||| FROM  CAMERON SHEPPARD for TACOMA NEW TRIBUNE |||


The Washington Legislature is considering a bill that would allow cities and counties to be sued for enforcing any ban on public camping that is not considered “objectively reasonable.” While advocates for those living unhoused in Washington say the bill would be an important step to providing rights and protections for a vulnerable population, opponents argue the legal definition is subjective and would open up local governments to costly litigation at the expense of tax payers.

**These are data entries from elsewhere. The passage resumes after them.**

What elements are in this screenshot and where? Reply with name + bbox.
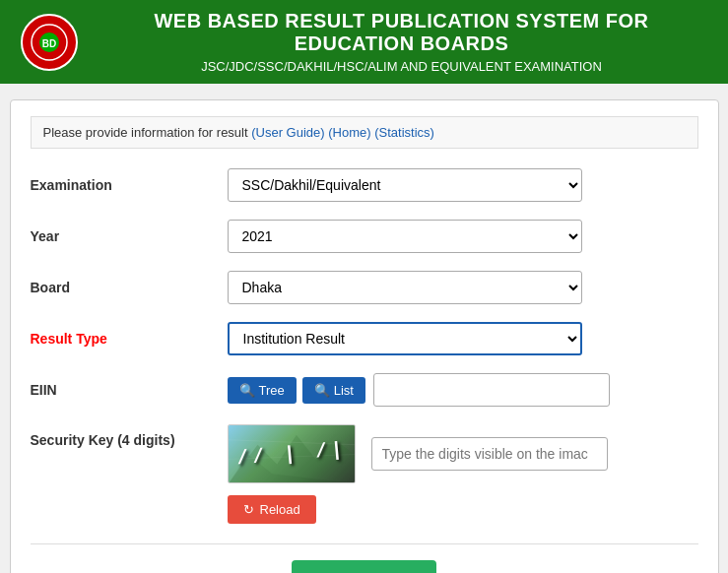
- captcha-image: // | /|: [228, 424, 356, 483]
- reload-icon: ↻: [243, 502, 254, 517]
- get-result-button[interactable]: Get Result: [292, 560, 436, 573]
- examination-label: Examination: [31, 177, 228, 193]
- eiin-row: EIIN 🔍 Tree 🔍 List: [31, 373, 698, 407]
- security-key-row: Security Key (4 digits) // | /|: [31, 424, 698, 483]
- list-button-label: List: [334, 383, 354, 398]
- board-label: Board: [31, 280, 228, 295]
- reload-label: Reload: [260, 502, 300, 517]
- result-type-row: Result Type Individual Result Institutio…: [31, 322, 698, 355]
- svg-text:BD: BD: [42, 38, 56, 49]
- board-row: Board Dhaka Rajshahi Comilla Jessore Chi…: [31, 271, 698, 304]
- captcha-background: // | /|: [229, 425, 355, 482]
- security-content: // | /|: [228, 424, 698, 483]
- header-title: WEB BASED RESULT PUBLICATION SYSTEM FOR …: [95, 10, 708, 55]
- eiin-input[interactable]: [373, 373, 610, 407]
- security-key-label: Security Key (4 digits): [31, 424, 228, 448]
- board-select[interactable]: Dhaka Rajshahi Comilla Jessore Chittagon…: [228, 271, 582, 304]
- year-row: Year 2017 2018 2019 2020 2021 2022 2023: [31, 220, 698, 253]
- security-key-input[interactable]: [371, 437, 608, 471]
- user-guide-link[interactable]: (User Guide): [251, 125, 324, 140]
- page-header: BD WEB BASED RESULT PUBLICATION SYSTEM F…: [0, 0, 728, 84]
- header-text-block: WEB BASED RESULT PUBLICATION SYSTEM FOR …: [95, 10, 708, 74]
- eiin-label: EIIN: [31, 382, 228, 398]
- reload-row: ↻ Reload: [228, 495, 698, 524]
- eiin-buttons: 🔍 Tree 🔍 List: [228, 377, 365, 404]
- eiin-tree-button[interactable]: 🔍 Tree: [228, 377, 297, 404]
- header-subtitle: JSC/JDC/SSC/DAKHIL/HSC/ALIM AND EQUIVALE…: [95, 59, 708, 74]
- divider: [31, 543, 698, 544]
- tree-button-label: Tree: [259, 383, 285, 398]
- main-container: Please provide information for result (U…: [10, 99, 719, 573]
- year-select[interactable]: 2017 2018 2019 2020 2021 2022 2023: [228, 220, 582, 253]
- examination-select[interactable]: SSC/Dakhil/Equivalent JSC/JDC HSC/Alim/E…: [228, 168, 582, 202]
- get-result-row: Get Result: [31, 560, 698, 573]
- year-label: Year: [31, 228, 228, 244]
- reload-button[interactable]: ↻ Reload: [228, 495, 316, 524]
- info-bar: Please provide information for result (U…: [31, 116, 698, 149]
- info-text: Please provide information for result: [43, 125, 248, 140]
- logo: BD: [20, 13, 79, 72]
- result-type-label: Result Type: [31, 331, 228, 347]
- eiin-list-button[interactable]: 🔍 List: [302, 377, 365, 404]
- result-type-select[interactable]: Individual Result Institution Result: [228, 322, 582, 355]
- home-link[interactable]: (Home): [328, 125, 370, 140]
- statistics-link[interactable]: (Statistics): [374, 125, 434, 140]
- search-icon: 🔍: [239, 383, 255, 398]
- list-search-icon: 🔍: [314, 383, 330, 398]
- examination-row: Examination SSC/Dakhil/Equivalent JSC/JD…: [31, 168, 698, 202]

If passed, House Bill 1380 would require that any city or town, code city or county laws regulating “the acts of sitting, lying, sleeping, or keeping warm and dry outdoors on public property that is open to the public” do so in a way that it “objectively reasonable as to time, place, and manner.” It would also allow parties and individuals to take legal action against cities and counties they believe are enforcing such a policy in a way that is not “objectively reasonable.” The primary sponsor of the bill, Rep. Mia Gregerson (D-33rd District), said the legislation is part of a greater effort to codify rights and legal protections for homeless people. She referred to the idea as a “bill of rights” for the homeless population. In an interview with The News Tribune, Gregerson said the legislation would prohibit local jurisdictions from regulating camping on public spaces, but creates a framework for them to do so. “If you are going to enforce, then enforce through this lens,” she said. Gregerson said the bill is intended to create representation for an otherwise vulnerable population.